• Work instructions: From the records below, extract only the lines running from the line with "WYSOKI KONTRAST" to the line with "pliki cookies i", both lines included, reproducing them exactly.

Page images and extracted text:
------------
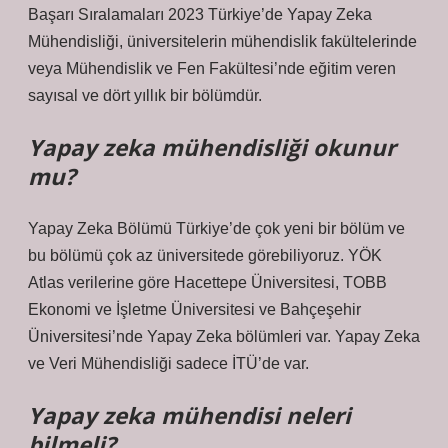
Başarı Sıralamaları 2023 Türkiye’de Yapay Zeka
Mühendisliği, üniversitelerin mühendislik fakültelerinde
veya Mühendislik ve Fen Fakültesi’nde eğitim veren
sayısal ve dört yıllık bir bölümdür.
Yapay zeka mühendisliği okunur
mu?
Yapay Zeka Bölümü Türkiye’de çok yeni bir bölüm ve
bu bölümü çok az üniversitede görebiliyoruz. YÖK
Atlas verilerine göre Hacettepe Üniversitesi, TOBB
Ekonomi ve İşletme Üniversitesi ve Bahçeşehir
Üniversitesi’nde Yapay Zeka bölümleri var. Yapay Zeka
ve Veri Mühendisliği sadece İTÜ’de var.
Yapay zeka mühendisi neleri
bilmeli?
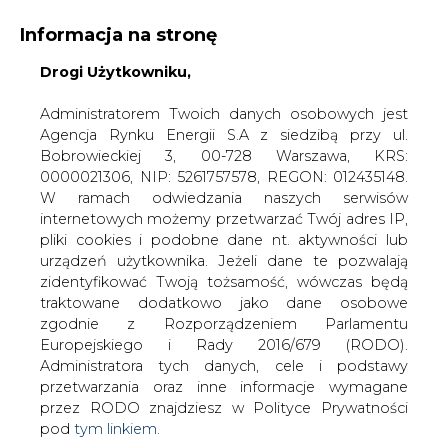
Informacja na stronę
Drogi Użytkowniku,
KONTAKT:
REDAKCJA@CIRE.PL
WYDAWCA PORTALU:
Administratorem Twoich danych osobowych jest
Agencja Rynku Energii S.A z siedzibą przy ul.
A
A
A
WIELKOŚĆ TEKSTU
WYSOKI KONTRAST
Bobrowieckiej 3, 00-728 Warszawa, KRS:
0000021306, NIP: 5261757578, REGON: 012435148.
ZALOGUJ SIĘ
W ramach odwiedzania naszych serwisów
internetowych możemy przetwarzać Twój adres IP,
pliki cookies i podobne dane nt. aktywności lub
urządzeń użytkownika. Jeżeli dane te pozwalają
zidentyfikować Twoją tożsamość, wówczas będą
traktowane dodatkowo jako dane osobowe
zgodnie z Rozporządzeniem Parlamentu
Europejskiego i Rady 2016/679 (RODO).
Administratora tych danych, cele i podstawy
przetwarzania oraz inne informacje wymagane
przez RODO znajdziesz w Polityce Prywatności
pod
tym linkiem.
WŁĄCZ CIRE.TV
------------
• Task result:
WYSOKI KONTRAST
Bobrowieckiej 3, 00-728 Warszawa, KRS:
0000021306, NIP: 5261757578, REGON: 012435148.
ZALOGUJ SIĘ
W ramach odwiedzania naszych serwisów
internetowych możemy przetwarzać Twój adres IP,
pliki cookies i podobne dane nt. aktywności lub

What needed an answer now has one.